[Opening Study material section]

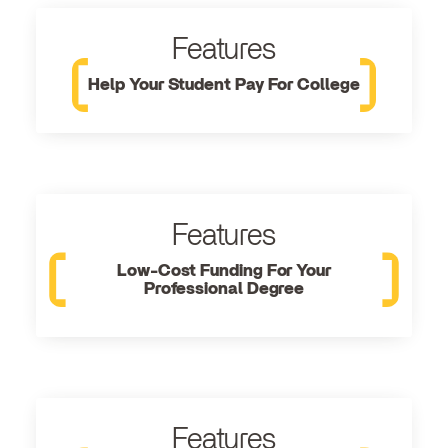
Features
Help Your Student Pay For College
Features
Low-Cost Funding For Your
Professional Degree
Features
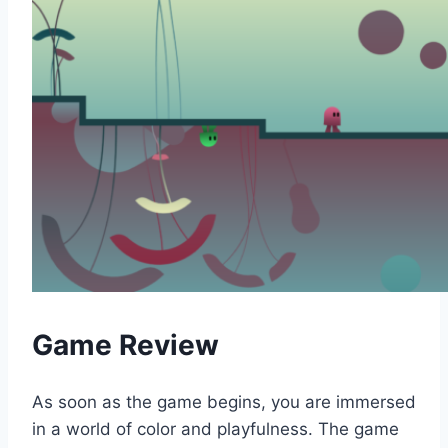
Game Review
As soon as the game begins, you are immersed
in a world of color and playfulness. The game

[Closing Study material section]
[Opening Study material section]

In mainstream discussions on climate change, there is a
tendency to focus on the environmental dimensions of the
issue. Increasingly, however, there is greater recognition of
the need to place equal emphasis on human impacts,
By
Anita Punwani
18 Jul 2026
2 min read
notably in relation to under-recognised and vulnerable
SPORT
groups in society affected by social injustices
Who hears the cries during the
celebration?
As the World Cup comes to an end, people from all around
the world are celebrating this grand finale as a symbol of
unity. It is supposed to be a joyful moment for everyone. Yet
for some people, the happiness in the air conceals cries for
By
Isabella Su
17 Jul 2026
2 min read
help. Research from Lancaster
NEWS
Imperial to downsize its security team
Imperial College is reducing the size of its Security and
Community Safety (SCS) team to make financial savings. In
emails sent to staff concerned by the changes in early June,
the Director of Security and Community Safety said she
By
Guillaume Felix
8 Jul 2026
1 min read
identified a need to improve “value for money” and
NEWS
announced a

[Closing Study material section]
[Opening Study material section]

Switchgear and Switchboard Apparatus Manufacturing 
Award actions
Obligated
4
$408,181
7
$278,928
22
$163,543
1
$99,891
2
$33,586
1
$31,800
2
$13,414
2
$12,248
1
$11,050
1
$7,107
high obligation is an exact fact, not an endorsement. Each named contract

[Closing Study material section]

Required action
From the material above, copy exactly the lines between the line holding "17 Jul 2026" and the line holding "announced a", inclusive, and only those.

Solution to this exercise
17 Jul 2026
2 min read
help. Research from Lancaster
NEWS
Imperial to downsize its security team
Imperial College is reducing the size of its Security and
Community Safety (SCS) team to make financial savings. In
emails sent to staff concerned by the changes in early June,
the Director of Security and Community Safety said she
By
Guillaume Felix
8 Jul 2026
1 min read
identified a need to improve “value for money” and
NEWS
announced a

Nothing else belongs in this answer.